[Stored records]
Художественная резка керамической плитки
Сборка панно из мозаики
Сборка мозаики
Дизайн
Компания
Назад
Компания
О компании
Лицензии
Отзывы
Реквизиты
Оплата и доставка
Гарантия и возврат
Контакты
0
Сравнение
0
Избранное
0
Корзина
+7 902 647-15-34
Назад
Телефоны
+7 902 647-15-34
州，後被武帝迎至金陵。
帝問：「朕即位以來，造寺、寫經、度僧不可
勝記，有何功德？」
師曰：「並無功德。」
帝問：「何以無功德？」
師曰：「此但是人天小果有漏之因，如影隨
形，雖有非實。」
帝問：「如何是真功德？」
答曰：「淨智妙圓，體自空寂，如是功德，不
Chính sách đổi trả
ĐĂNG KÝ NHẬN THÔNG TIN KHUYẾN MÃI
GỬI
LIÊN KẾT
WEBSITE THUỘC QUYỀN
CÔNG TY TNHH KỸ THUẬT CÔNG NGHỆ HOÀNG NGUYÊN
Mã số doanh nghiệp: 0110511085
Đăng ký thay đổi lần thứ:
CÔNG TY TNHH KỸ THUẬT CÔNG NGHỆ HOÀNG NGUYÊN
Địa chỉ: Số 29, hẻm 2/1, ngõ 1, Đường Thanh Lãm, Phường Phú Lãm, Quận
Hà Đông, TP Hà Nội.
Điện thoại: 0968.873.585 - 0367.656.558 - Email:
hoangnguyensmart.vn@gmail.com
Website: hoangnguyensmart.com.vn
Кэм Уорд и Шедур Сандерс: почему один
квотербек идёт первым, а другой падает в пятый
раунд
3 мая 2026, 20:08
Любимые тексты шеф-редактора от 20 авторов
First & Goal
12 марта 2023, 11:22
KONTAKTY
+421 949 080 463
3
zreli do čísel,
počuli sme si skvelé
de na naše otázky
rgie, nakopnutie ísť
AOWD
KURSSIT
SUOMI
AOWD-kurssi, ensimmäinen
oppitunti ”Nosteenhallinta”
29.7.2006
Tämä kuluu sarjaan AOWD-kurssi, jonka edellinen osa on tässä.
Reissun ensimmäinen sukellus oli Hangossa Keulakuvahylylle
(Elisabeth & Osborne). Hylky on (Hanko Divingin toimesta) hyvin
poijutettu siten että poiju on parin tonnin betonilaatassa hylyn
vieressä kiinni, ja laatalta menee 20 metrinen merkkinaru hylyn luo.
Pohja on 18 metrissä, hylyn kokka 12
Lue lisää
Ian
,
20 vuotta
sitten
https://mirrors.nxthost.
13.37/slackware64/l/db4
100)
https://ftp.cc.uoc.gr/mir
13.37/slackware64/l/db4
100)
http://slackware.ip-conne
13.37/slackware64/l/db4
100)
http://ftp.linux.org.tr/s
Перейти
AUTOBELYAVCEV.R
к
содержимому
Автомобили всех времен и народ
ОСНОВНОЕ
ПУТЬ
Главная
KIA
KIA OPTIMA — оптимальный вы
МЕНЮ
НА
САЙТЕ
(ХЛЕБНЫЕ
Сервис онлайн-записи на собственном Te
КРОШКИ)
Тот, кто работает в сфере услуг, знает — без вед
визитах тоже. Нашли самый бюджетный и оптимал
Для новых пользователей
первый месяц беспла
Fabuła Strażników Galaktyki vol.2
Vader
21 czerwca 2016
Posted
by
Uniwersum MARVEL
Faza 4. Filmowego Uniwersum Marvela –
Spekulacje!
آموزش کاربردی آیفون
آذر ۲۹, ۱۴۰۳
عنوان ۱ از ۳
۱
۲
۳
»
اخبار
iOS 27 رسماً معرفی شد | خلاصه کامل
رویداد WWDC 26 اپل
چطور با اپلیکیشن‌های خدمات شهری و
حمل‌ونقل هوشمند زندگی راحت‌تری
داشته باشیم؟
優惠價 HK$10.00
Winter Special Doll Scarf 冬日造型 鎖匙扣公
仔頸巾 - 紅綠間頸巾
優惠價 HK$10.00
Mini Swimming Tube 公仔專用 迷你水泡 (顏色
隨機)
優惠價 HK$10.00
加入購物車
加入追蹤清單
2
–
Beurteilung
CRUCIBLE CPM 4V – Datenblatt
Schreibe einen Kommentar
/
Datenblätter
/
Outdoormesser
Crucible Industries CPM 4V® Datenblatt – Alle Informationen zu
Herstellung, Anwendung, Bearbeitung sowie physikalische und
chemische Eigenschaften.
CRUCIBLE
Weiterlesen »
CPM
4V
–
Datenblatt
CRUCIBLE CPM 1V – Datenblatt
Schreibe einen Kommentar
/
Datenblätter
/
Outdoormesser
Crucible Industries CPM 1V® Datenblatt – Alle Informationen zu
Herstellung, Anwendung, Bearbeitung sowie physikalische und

* Prompt *
Type out the records again exactly, line for line.

* Output of the exercise *
Художественная резка керамической плитки
Сборка панно из мозаики
Сборка мозаики
Дизайн
Компания
Назад
Компания
О компании
Лицензии
Отзывы
Реквизиты
Оплата и доставка
Гарантия и возврат
Контакты
0
Сравнение
0
Избранное
0
Корзина
+7 902 647-15-34
Назад
Телефоны
+7 902 647-15-34
州，後被武帝迎至金陵。
帝問：「朕即位以來，造寺、寫經、度僧不可
勝記，有何功德？」
師曰：「並無功德。」
帝問：「何以無功德？」
師曰：「此但是人天小果有漏之因，如影隨
形，雖有非實。」
帝問：「如何是真功德？」
答曰：「淨智妙圓，體自空寂，如是功德，不
Chính sách đổi trả
ĐĂNG KÝ NHẬN THÔNG TIN KHUYẾN MÃI
GỬI
LIÊN KẾT
WEBSITE THUỘC QUYỀN
CÔNG TY TNHH KỸ THUẬT CÔNG NGHỆ HOÀNG NGUYÊN
Mã số doanh nghiệp: 0110511085
Đăng ký thay đổi lần thứ:
CÔNG TY TNHH KỸ THUẬT CÔNG NGHỆ HOÀNG NGUYÊN
Địa chỉ: Số 29, hẻm 2/1, ngõ 1, Đường Thanh Lãm, Phường Phú Lãm, Quận
Hà Đông, TP Hà Nội.
Điện thoại: 0968.873.585 - 0367.656.558 - Email:
hoangnguyensmart.vn@gmail.com
Website: hoangnguyensmart.com.vn
Кэм Уорд и Шедур Сандерс: почему один
квотербек идёт первым, а другой падает в пятый
раунд
3 мая 2026, 20:08
Любимые тексты шеф-редактора от 20 авторов
First & Goal
12 марта 2023, 11:22
KONTAKTY
+421 949 080 463
3
zreli do čísel,
počuli sme si skvelé
de na naše otázky
rgie, nakopnutie ísť
AOWD
KURSSIT
SUOMI
AOWD-kurssi, ensimmäinen
oppitunti ”Nosteenhallinta”
29.7.2006
Tämä kuluu sarjaan AOWD-kurssi, jonka edellinen osa on tässä.
Reissun ensimmäinen sukellus oli Hangossa Keulakuvahylylle
(Elisabeth & Osborne). Hylky on (Hanko Divingin toimesta) hyvin
poijutettu siten että poiju on parin tonnin betonilaatassa hylyn
vieressä kiinni, ja laatalta menee 20 metrinen merkkinaru hylyn luo.
Pohja on 18 metrissä, hylyn kokka 12
Lue lisää
Ian
,
20 vuotta
sitten
https://mirrors.nxthost.
13.37/slackware64/l/db4
100)
https://ftp.cc.uoc.gr/mir
13.37/slackware64/l/db4
100)
http://slackware.ip-conne
13.37/slackware64/l/db4
100)
http://ftp.linux.org.tr/s
Перейти
AUTOBELYAVCEV.R
к
содержимому
Автомобили всех времен и народ
ОСНОВНОЕ
ПУТЬ
Главная
KIA
KIA OPTIMA — оптимальный вы
МЕНЮ
НА
САЙТЕ
(ХЛЕБНЫЕ
Сервис онлайн-записи на собственном Te
КРОШКИ)
Тот, кто работает в сфере услуг, знает — без вед
визитах тоже. Нашли самый бюджетный и оптимал
Для новых пользователей
первый месяц беспла
Fabuła Strażników Galaktyki vol.2
Vader
21 czerwca 2016
Posted
by
Uniwersum MARVEL
Faza 4. Filmowego Uniwersum Marvela –
Spekulacje!
آموزش کاربردی آیفون
آذر ۲۹, ۱۴۰۳
عنوان ۱ از ۳
۱
۲
۳
»
اخبار
iOS 27 رسماً معرفی شد | خلاصه کامل
رویداد WWDC 26 اپل
چطور با اپلیکیشن‌های خدمات شهری و
حمل‌ونقل هوشمند زندگی راحت‌تری
داشته باشیم؟
優惠價 HK$10.00
Winter Special Doll Scarf 冬日造型 鎖匙扣公
仔頸巾 - 紅綠間頸巾
優惠價 HK$10.00
Mini Swimming Tube 公仔專用 迷你水泡 (顏色
隨機)
優惠價 HK$10.00
加入購物車
加入追蹤清單
2
–
Beurteilung
CRUCIBLE CPM 4V – Datenblatt
Schreibe einen Kommentar
/
Datenblätter
/
Outdoormesser
Crucible Industries CPM 4V® Datenblatt – Alle Informationen zu
Herstellung, Anwendung, Bearbeitung sowie physikalische und
chemische Eigenschaften.
CRUCIBLE
Weiterlesen »
CPM
4V
–
Datenblatt
CRUCIBLE CPM 1V – Datenblatt
Schreibe einen Kommentar
/
Datenblätter
/
Outdoormesser
Crucible Industries CPM 1V® Datenblatt – Alle Informationen zu
Herstellung, Anwendung, Bearbeitung sowie physikalische und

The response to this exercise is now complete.